Sunday, February 26, 2012

La gente paga: operas and their audiences

Parsifal and Gurnemanz (c) Pach Brothers, NYC, 1903
Whether through reports on peanut-eaters at an early twentieth-century Parsifal or on bean-counters at today's opera companies, debates on how opera is performed and perceived have been much with me of late, most recently via the stimulating community of fellow opera-lovers on Twitter. In a Munich symposium last week, general director of the Bayrische Staatsoper Nikolaus Bachler claimed that he (in implicit contrast to Peter Gelb, also present) showed the public "what they need to see, not what they want to see." That American opera companies are more dependent on private donors than their European counterparts, with often detrimental consequences for artistic boldness, is a much-lamented truism. But does Bachler's barbed comment not present a false dichotomy? The monolithic (wealthy, aged, arrogant) opera audience has never been more than a myth; and perhaps it has never been further from reality than today.

The priorities and expectations of audiences surely have changed in the century since that sensational Parsifal at the Met. No one attending next season's run of that work will expect to eat peanuts during the performance; but those who have failed to study their libretti will be able to switch on the titles displayed on individual screens in front of them, and many may expect to do so. Personally, I think this option provided by the Met is an admirable solution to the titles-vs-translation dilemma. The internationalization of opera which has taken place over the past half century or so has made original-language performance the norm, which is worth celebrating. But while the ideal audience may study its libretti, real opera audiences will contain many who do not. I've attended opera-in-translation both disastrous and decent, and a Peter Brook masterpiece which seamlessly integrated French dialogues into Mozart's Magic Flute. While minimal distraction may be the obvious goal I'm not sure there is a clearcut "best practice" answer to achieving it. Easy enough for me to say "the music will tell you what's going on," but what of those first-time opera-goers for whom the melodic lines of orchestra and singers are a language as unfamiliar as, say, Polish is to me?

And why do I think this matters? For one thing, declaring that opera should be performed at its highest level and those who don't care enough can just stay away doesn't really solve matters: what does "performed at its highest level" mean? For another: how do you get people to care in the first place? I learned to love opera via studio recordings; then I saw Ponnelle's Cenerentola production and realized that there were worlds even beyond the fabulous music. Inevitably, I've become a tireless evangelist for opera; most friends I've introduced by throwing them in at the deep end of live performance.

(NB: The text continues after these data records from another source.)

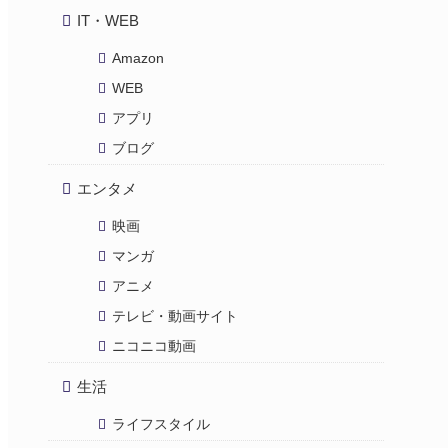
IT・WEB
Amazon
WEB
アプリ
ブログ
エンタメ
映画
マンガ
アニメ
テレビ・動画サイト
ニコニコ動画
生活
ライフスタイル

I've seen people bored by Zeffirelli productions and bewitched by them; thrilled by Shostakovich; drawn into the pathos of an unfamiliar tragedy while I've been sighing over performance inadequacies in the next seat. What "works" may vary based on individual expectations, but I remain convinced that opera is simply too good--too exciting, challenging, immersive, magical--not to share. And the art form is, if anything, more diverse than its audiences; when told by someone that opera is "just not their thing," my invariable riposte is "What kind of opera?"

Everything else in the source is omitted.